From historical figures such as John Locke all the way to Sigmund Freud, people have believed that we start life as clean slates. A large number of us underestimate that infants also have egos, and that they are also a part of society just as much as their guardians, who can change their babies from little sociopaths into acculturated creatures. In Just Babies, Paul Bloom contends that babies judge their surroundings and others’ activities; feel sympathy and empathy; act to help those in trouble; and have a sense of justice.
Marsh recounts an anecdote about a psychopath who was being tested with a series of pictures and who failed over and over again to recognize fearful expressions, until finally she figured it out: “That’s the look people get right before I stab them.”
Still, the natural quality is constrained, at times tragically.

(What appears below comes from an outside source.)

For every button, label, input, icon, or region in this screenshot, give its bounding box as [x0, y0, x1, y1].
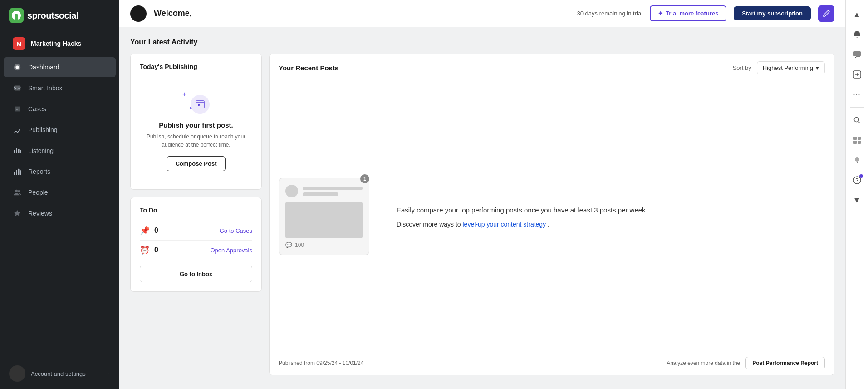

We normally feel hostile towards outsiders, inclined to bigotry. Uniting bits of knowledge from psychological research, behavioral economy, and philosophy, the author investigates how we have come to outperform these constraints. Bloom analyzes vicious maniacs, religious radicals, and Ivy League teachers, and investigates our frequently perplexing positive sentiments about sex, religion, governmental issues, and race.
“For instance, most everyone agrees that a just society promotes equality among its citizens, but blood is spilled over what sort of equality is morally preferable: equality of opportunity or equality of outcome.”
In his examination of the ethical quality of youngsters and grown-ups, Bloom rejects the view that our ethical choices are driven principally by premonitions. Similarly, as reason has driven our morality, he contends, it is reason that makes decisions with respect to our ethical revelations.
Eventually, it is through our creative ability, our empathy, and our human limited capacity to discern that we can rise above the primitive feeling of ethical awareness we were conceived with, ending up as something other than babies.